Instructions to follow:
The entries that follow should be duplicated in full, without a single alteration.
*** Opening Records supplied ***
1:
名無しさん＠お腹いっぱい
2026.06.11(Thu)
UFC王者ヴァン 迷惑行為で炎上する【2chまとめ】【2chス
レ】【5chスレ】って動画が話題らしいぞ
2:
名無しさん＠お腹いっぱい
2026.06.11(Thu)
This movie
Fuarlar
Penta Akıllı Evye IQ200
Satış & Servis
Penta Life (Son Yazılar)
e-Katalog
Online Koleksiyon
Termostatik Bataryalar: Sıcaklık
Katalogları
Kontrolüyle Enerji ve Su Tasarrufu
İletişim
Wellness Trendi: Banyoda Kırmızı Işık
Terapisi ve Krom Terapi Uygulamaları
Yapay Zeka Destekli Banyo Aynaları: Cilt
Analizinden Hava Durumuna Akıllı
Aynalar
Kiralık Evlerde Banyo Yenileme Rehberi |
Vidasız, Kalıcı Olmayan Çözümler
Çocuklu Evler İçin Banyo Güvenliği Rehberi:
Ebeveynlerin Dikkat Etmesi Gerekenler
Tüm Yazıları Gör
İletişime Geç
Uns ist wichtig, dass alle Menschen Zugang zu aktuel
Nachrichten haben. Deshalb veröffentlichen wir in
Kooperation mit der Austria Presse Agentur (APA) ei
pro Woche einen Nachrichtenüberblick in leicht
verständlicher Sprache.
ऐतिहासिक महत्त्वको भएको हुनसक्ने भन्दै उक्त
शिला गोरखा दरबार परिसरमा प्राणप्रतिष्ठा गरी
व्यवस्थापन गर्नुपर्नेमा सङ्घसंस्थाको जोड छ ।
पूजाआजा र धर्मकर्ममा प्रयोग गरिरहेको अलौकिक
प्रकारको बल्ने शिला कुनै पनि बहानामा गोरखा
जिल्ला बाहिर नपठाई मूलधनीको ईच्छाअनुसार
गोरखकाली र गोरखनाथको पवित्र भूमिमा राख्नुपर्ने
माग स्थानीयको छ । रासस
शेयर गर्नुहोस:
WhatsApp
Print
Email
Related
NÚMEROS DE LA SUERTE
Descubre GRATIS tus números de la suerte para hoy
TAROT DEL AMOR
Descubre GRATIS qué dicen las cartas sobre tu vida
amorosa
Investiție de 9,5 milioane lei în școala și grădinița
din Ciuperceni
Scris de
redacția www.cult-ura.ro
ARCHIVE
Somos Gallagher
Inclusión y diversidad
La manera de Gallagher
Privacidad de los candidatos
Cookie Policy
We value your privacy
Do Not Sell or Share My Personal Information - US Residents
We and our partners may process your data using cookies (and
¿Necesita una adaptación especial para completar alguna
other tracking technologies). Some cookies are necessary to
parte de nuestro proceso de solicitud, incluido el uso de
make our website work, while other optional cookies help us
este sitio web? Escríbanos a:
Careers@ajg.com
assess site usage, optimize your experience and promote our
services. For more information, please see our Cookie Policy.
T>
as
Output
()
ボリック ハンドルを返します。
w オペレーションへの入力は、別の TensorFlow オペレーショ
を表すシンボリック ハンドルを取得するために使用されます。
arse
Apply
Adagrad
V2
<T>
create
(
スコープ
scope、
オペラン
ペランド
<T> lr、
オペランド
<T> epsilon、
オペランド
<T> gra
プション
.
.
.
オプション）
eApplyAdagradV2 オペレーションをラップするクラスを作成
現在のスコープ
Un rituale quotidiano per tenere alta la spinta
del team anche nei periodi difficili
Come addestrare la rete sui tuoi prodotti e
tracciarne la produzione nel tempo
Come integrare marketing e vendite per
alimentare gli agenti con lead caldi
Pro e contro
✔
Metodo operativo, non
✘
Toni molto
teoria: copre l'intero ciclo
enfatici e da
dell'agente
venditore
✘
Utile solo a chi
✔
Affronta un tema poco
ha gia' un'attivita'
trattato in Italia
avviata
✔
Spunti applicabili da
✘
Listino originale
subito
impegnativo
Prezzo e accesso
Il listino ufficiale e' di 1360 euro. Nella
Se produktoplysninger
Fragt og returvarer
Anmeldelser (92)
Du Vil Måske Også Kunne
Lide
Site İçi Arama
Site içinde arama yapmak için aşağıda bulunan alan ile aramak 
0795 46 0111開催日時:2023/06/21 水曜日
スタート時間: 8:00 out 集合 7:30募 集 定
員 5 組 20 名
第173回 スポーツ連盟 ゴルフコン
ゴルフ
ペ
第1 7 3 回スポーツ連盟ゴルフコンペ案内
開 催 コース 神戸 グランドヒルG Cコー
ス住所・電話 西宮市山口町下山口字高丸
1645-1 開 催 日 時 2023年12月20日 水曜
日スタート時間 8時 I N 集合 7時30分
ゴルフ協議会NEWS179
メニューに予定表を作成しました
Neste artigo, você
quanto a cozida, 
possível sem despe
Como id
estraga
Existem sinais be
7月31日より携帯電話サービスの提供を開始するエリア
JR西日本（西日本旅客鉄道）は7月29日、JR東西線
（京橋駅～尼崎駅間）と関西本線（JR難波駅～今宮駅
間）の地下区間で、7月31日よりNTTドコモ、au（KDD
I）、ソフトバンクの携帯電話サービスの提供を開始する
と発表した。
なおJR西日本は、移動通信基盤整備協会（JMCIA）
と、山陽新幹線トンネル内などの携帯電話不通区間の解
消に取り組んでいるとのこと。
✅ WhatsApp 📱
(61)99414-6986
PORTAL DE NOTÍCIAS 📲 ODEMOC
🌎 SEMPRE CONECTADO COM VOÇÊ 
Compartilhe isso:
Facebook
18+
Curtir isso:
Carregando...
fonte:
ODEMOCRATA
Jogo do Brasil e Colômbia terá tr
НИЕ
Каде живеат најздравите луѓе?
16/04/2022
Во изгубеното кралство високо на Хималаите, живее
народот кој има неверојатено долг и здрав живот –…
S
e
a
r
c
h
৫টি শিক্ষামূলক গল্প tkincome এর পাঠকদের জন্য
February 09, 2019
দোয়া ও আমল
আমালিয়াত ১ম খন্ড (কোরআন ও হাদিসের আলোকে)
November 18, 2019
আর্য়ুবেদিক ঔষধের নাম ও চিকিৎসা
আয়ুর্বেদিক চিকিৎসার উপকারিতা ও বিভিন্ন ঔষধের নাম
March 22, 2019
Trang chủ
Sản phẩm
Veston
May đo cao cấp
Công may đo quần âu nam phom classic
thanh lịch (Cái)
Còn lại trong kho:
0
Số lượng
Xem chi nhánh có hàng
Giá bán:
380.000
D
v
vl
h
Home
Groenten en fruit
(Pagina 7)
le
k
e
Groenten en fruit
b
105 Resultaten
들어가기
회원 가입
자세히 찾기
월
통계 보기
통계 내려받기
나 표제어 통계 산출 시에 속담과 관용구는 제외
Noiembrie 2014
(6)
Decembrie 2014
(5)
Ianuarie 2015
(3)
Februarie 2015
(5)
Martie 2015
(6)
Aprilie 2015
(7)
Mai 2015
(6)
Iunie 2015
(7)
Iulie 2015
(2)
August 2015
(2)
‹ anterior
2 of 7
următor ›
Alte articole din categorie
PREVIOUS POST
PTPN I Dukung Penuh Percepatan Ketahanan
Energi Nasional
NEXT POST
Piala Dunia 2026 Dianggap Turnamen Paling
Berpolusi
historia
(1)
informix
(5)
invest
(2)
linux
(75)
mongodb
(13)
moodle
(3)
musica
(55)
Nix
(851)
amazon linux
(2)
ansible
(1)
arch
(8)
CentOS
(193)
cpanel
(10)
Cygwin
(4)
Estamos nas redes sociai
*** Closing Records supplied ***
Task output:
1:
名無しさん＠お腹いっぱい
2026.06.11(Thu)
UFC王者ヴァン 迷惑行為で炎上する【2chまとめ】【2chス
レ】【5chスレ】って動画が話題らしいぞ
2:
名無しさん＠お腹いっぱい
2026.06.11(Thu)
This movie
Fuarlar
Penta Akıllı Evye IQ200
Satış & Servis
Penta Life (Son Yazılar)
e-Katalog
Online Koleksiyon
Termostatik Bataryalar: Sıcaklık
Katalogları
Kontrolüyle Enerji ve Su Tasarrufu
İletişim
Wellness Trendi: Banyoda Kırmızı Işık
Terapisi ve Krom Terapi Uygulamaları
Yapay Zeka Destekli Banyo Aynaları: Cilt
Analizinden Hava Durumuna Akıllı
Aynalar
Kiralık Evlerde Banyo Yenileme Rehberi |
Vidasız, Kalıcı Olmayan Çözümler
Çocuklu Evler İçin Banyo Güvenliği Rehberi:
Ebeveynlerin Dikkat Etmesi Gerekenler
Tüm Yazıları Gör
İletişime Geç
Uns ist wichtig, dass alle Menschen Zugang zu aktuel
Nachrichten haben. Deshalb veröffentlichen wir in
Kooperation mit der Austria Presse Agentur (APA) ei
pro Woche einen Nachrichtenüberblick in leicht
verständlicher Sprache.
ऐतिहासिक महत्त्वको भएको हुनसक्ने भन्दै उक्त
शिला गोरखा दरबार परिसरमा प्राणप्रतिष्ठा गरी
व्यवस्थापन गर्नुपर्नेमा सङ्घसंस्थाको जोड छ ।
पूजाआजा र धर्मकर्ममा प्रयोग गरिरहेको अलौकिक
प्रकारको बल्ने शिला कुनै पनि बहानामा गोरखा
जिल्ला बाहिर नपठाई मूलधनीको ईच्छाअनुसार
गोरखकाली र गोरखनाथको पवित्र भूमिमा राख्नुपर्ने
माग स्थानीयको छ । रासस
शेयर गर्नुहोस:
WhatsApp
Print
Email
Related
NÚMEROS DE LA SUERTE
Descubre GRATIS tus números de la suerte para hoy
TAROT DEL AMOR
Descubre GRATIS qué dicen las cartas sobre tu vida
amorosa
Investiție de 9,5 milioane lei în școala și grădinița
din Ciuperceni
Scris de
redacția www.cult-ura.ro
ARCHIVE
Somos Gallagher
Inclusión y diversidad
La manera de Gallagher
Privacidad de los candidatos
Cookie Policy
We value your privacy
Do Not Sell or Share My Personal Information - US Residents
We and our partners may process your data using cookies (and
¿Necesita una adaptación especial para completar alguna
other tracking technologies). Some cookies are necessary to
parte de nuestro proceso de solicitud, incluido el uso de
make our website work, while other optional cookies help us
este sitio web? Escríbanos a:
Careers@ajg.com
assess site usage, optimize your experience and promote our
services. For more information, please see our Cookie Policy.
T>
as
Output
()
ボリック ハンドルを返します。
w オペレーションへの入力は、別の TensorFlow オペレーショ
を表すシンボリック ハンドルを取得するために使用されます。
arse
Apply
Adagrad
V2
<T>
create
(
スコープ
scope、
オペラン
ペランド
<T> lr、
オペランド
<T> epsilon、
オペランド
<T> gra
プション
.
.
.
オプション）
eApplyAdagradV2 オペレーションをラップするクラスを作成
現在のスコープ
Un rituale quotidiano per tenere alta la spinta
del team anche nei periodi difficili
Come addestrare la rete sui tuoi prodotti e
tracciarne la produzione nel tempo
Come integrare marketing e vendite per
alimentare gli agenti con lead caldi
Pro e contro
✔
Metodo operativo, non
✘
Toni molto
teoria: copre l'intero ciclo
enfatici e da
dell'agente
venditore
✘
Utile solo a chi
✔
Affronta un tema poco
ha gia' un'attivita'
trattato in Italia
avviata
✔
Spunti applicabili da
✘
Listino originale
subito
impegnativo
Prezzo e accesso
Il listino ufficiale e' di 1360 euro. Nella
Se produktoplysninger
Fragt og returvarer
Anmeldelser (92)
Du Vil Måske Også Kunne
Lide
Site İçi Arama
Site içinde arama yapmak için aşağıda bulunan alan ile aramak 
0795 46 0111開催日時:2023/06/21 水曜日
スタート時間: 8:00 out 集合 7:30募 集 定
員 5 組 20 名
第173回 スポーツ連盟 ゴルフコン
ゴルフ
ペ
第1 7 3 回スポーツ連盟ゴルフコンペ案内
開 催 コース 神戸 グランドヒルG Cコー
ス住所・電話 西宮市山口町下山口字高丸
1645-1 開 催 日 時 2023年12月20日 水曜
日スタート時間 8時 I N 集合 7時30分
ゴルフ協議会NEWS179
メニューに予定表を作成しました
Neste artigo, você
quanto a cozida, 
possível sem despe
Como id
estraga
Existem sinais be
7月31日より携帯電話サービスの提供を開始するエリア
JR西日本（西日本旅客鉄道）は7月29日、JR東西線
（京橋駅～尼崎駅間）と関西本線（JR難波駅～今宮駅
間）の地下区間で、7月31日よりNTTドコモ、au（KDD
I）、ソフトバンクの携帯電話サービスの提供を開始する
と発表した。
なおJR西日本は、移動通信基盤整備協会（JMCIA）
と、山陽新幹線トンネル内などの携帯電話不通区間の解
消に取り組んでいるとのこと。
✅ WhatsApp 📱
(61)99414-6986
PORTAL DE NOTÍCIAS 📲 ODEMOC
🌎 SEMPRE CONECTADO COM VOÇÊ 
Compartilhe isso:
Facebook
18+
Curtir isso:
Carregando...
fonte:
ODEMOCRATA
Jogo do Brasil e Colômbia terá tr
НИЕ
Каде живеат најздравите луѓе?
16/04/2022
Во изгубеното кралство високо на Хималаите, живее
народот кој има неверојатено долг и здрав живот –…
S
e
a
r
c
h
৫টি শিক্ষামূলক গল্প tkincome এর পাঠকদের জন্য
February 09, 2019
দোয়া ও আমল
আমালিয়াত ১ম খন্ড (কোরআন ও হাদিসের আলোকে)
November 18, 2019
আর্য়ুবেদিক ঔষধের নাম ও চিকিৎসা
আয়ুর্বেদিক চিকিৎসার উপকারিতা ও বিভিন্ন ঔষধের নাম
March 22, 2019
Trang chủ
Sản phẩm
Veston
May đo cao cấp
Công may đo quần âu nam phom classic
thanh lịch (Cái)
Còn lại trong kho:
0
Số lượng
Xem chi nhánh có hàng
Giá bán:
380.000
D
v
vl
h
Home
Groenten en fruit
(Pagina 7)
le
k
e
Groenten en fruit
b
105 Resultaten
들어가기
회원 가입
자세히 찾기
월
통계 보기
통계 내려받기
나 표제어 통계 산출 시에 속담과 관용구는 제외
Noiembrie 2014
(6)
Decembrie 2014
(5)
Ianuarie 2015
(3)
Februarie 2015
(5)
Martie 2015
(6)
Aprilie 2015
(7)
Mai 2015
(6)
Iunie 2015
(7)
Iulie 2015
(2)
August 2015
(2)
‹ anterior
2 of 7
următor ›
Alte articole din categorie
PREVIOUS POST
PTPN I Dukung Penuh Percepatan Ketahanan
Energi Nasional
NEXT POST
Piala Dunia 2026 Dianggap Turnamen Paling
Berpolusi
historia
(1)
informix
(5)
invest
(2)
linux
(75)
mongodb
(13)
moodle
(3)
musica
(55)
Nix
(851)
amazon linux
(2)
ansible
(1)
arch
(8)
CentOS
(193)
cpanel
(10)
Cygwin
(4)
Estamos nas redes sociai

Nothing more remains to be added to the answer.